2007 Fiscal Year Annual Research Report
Project/Area Number |
18550115
|
Research Institution | Gunma University |
Principal Investigator |
近藤 慎一 Gunma University, 大学院・工学研究科, 助教 (20281503)
|
Co-Investigator(Kenkyū-buntansha) |
海野 雅史 群馬大学, 大学院・工学研究科, 教授 (20251126)
|
Keywords | アニオン認識 / シラノール / 水素結合 / 分子認識 / ジシロキサンジオール / 不完全縮合シルセスキオキサン |
Research Abstract |
水素結合を利用した人工アニオンレセプターは近年盛んに研究されており,その認識部位にはアミド,尿素などのNHやアルコールやフェノールなどのOHが利用されているが,シラノール水酸基をアニオンレセプターの水素結合ドナーとして利用した例は我々の報告例を除いて存在しない。
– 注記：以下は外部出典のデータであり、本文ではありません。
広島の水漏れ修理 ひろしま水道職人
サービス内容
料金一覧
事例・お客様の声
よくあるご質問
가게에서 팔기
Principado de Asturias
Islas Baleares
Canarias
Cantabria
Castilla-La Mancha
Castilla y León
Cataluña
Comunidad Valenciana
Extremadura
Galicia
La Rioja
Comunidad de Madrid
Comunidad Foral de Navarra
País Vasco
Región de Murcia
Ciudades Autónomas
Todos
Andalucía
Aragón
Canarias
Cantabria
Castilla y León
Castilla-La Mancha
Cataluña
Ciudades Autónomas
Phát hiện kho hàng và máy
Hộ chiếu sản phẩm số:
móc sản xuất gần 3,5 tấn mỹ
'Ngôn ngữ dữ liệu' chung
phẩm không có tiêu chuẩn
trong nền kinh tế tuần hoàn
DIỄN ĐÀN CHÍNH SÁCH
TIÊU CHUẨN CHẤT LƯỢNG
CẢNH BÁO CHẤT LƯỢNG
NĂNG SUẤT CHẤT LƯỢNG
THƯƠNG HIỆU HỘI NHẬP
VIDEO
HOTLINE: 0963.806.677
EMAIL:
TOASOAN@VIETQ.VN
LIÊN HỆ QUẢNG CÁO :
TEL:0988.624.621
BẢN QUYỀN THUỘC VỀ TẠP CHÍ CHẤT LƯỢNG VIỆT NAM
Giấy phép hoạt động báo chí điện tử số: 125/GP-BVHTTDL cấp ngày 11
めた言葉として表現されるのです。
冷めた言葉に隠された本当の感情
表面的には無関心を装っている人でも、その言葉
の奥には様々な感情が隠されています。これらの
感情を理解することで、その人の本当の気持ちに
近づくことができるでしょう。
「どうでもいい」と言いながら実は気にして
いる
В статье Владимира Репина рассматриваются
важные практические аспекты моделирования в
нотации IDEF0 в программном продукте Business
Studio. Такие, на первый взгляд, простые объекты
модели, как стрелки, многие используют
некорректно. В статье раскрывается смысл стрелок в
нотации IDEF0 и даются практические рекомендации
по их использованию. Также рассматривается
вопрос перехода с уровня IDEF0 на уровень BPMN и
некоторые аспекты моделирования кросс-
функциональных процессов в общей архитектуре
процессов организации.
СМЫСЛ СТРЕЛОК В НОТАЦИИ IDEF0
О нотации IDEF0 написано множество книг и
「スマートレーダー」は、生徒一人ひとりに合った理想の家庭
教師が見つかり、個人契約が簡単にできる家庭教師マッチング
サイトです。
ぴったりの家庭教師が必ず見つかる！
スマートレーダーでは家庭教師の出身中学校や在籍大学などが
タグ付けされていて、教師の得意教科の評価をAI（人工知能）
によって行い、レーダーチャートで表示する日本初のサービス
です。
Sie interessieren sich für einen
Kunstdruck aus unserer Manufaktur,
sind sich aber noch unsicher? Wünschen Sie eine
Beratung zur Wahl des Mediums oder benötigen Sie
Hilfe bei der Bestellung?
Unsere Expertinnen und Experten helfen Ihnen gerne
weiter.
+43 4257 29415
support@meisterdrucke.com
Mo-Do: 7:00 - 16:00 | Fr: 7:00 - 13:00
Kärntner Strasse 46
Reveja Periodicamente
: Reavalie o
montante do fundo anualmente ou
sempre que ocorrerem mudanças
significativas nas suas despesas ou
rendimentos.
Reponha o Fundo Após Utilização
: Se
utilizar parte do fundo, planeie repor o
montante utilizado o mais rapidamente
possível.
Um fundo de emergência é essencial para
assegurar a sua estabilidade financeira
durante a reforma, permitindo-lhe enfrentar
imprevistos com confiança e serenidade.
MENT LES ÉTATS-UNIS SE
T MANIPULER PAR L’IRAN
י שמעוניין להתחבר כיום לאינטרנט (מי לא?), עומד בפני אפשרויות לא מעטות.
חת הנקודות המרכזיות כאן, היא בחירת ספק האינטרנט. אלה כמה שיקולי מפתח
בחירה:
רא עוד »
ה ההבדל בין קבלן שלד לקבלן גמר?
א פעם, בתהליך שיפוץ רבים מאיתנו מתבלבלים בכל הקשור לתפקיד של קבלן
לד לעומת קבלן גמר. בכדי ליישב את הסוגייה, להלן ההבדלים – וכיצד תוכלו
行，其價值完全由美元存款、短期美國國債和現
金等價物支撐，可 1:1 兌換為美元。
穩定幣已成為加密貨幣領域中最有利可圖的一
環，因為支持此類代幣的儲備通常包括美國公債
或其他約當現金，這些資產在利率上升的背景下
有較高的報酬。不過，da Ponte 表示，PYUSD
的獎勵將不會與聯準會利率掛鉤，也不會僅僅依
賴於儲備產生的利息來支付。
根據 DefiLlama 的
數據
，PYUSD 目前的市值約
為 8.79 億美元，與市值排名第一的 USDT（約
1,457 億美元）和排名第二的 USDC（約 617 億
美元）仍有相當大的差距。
分子認識に新しい官能基を導入することは,新しいレセプターの創製のみならず,その官能基の理解にも重要であると考えられる。昨年度,我々は炭素類縁体では構築が困難な一つのケイ素上に二つの水酸基を有するシランジオールが,有用なアニオンレセプターとなることを始めて報告した。今年度はシラノールの有用性を確立するために他のシラノールを有するレセプターの構築を目指した。その結果1,3-ジシロキサンジオールもまた二つのシラノールが協同的にアニオンを捕捉することを,^1HNMR滴定によって明らかとした。一方で不完全縮合シルセスキオキサンは末端に複数のシラノール基を有しており,これら化合物もまたアニオンレセプターとして利用可能であることを示した。これら不完全縮合シルセスキオキサンは分子間水素結合による二量化と分子内水素結合との競合のため,期待された水素結合能を大幅に下回る会合定数を観測し,シランジオールや1,3-ジシロキサンジオールが分子内ならびに分子間水素結合を形成しないために,アニオン認識能が高いことを示すことが理解できた。現在,分子内にさらに多くのシラノールを有するシラントリオールや1,1,3,3-ジシロキサンテトラオールについて,そのアニオン認識能を評価している。